**DIRECTIONS:** Apart from the images, every record here needs to be copied exactly.

(Saved entries)
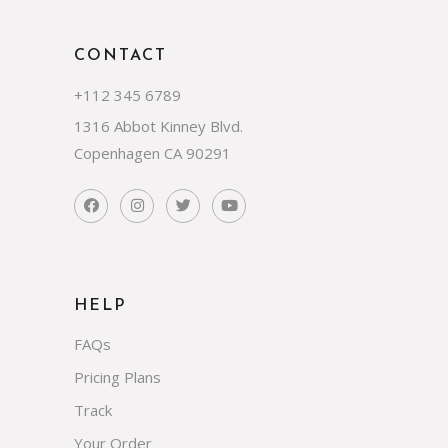
CONTACT
+112 345 6789
1316 Abbot Kinney Blvd.
Copenhagen CA 90291
HELP
FAQs
Pricing Plans
Track
Your Order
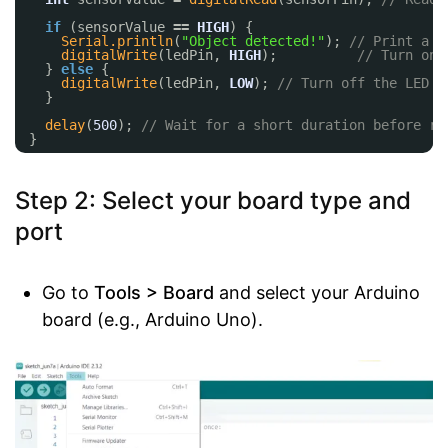
if
(sensorValue 
=
=
HIGH
) {
Serial.println
(
"Object detected!"
); 
// Print a m
digitalWrite
(ledPin, 
HIGH
);          
// Turn on 
} 
else
{
digitalWrite
(ledPin, 
LOW
); 
// Turn off the LED
}
delay
(
500
); 
// Wait for a short duration before re
}
Step 2: Select your board type and
port
Go to
Tools > Board
and select your Arduino
board (e.g., Arduino Uno).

**YOUR SOLUTION:**
CONTACT
+112 345 6789
1316 Abbot Kinney Blvd.
Copenhagen CA 90291
HELP
FAQs
Pricing Plans
Track
Your Order
if
(sensorValue 
=
=
HIGH
) {
Serial.println
(
"Object detected!"
); 
// Print a m
digitalWrite
(ledPin, 
HIGH
);          
// Turn on 
} 
else
{
digitalWrite
(ledPin, 
LOW
); 
// Turn off the LED
}
delay
(
500
); 
// Wait for a short duration before re
}
Step 2: Select your board type and
port
Go to
Tools > Board
and select your Arduino
board (e.g., Arduino Uno).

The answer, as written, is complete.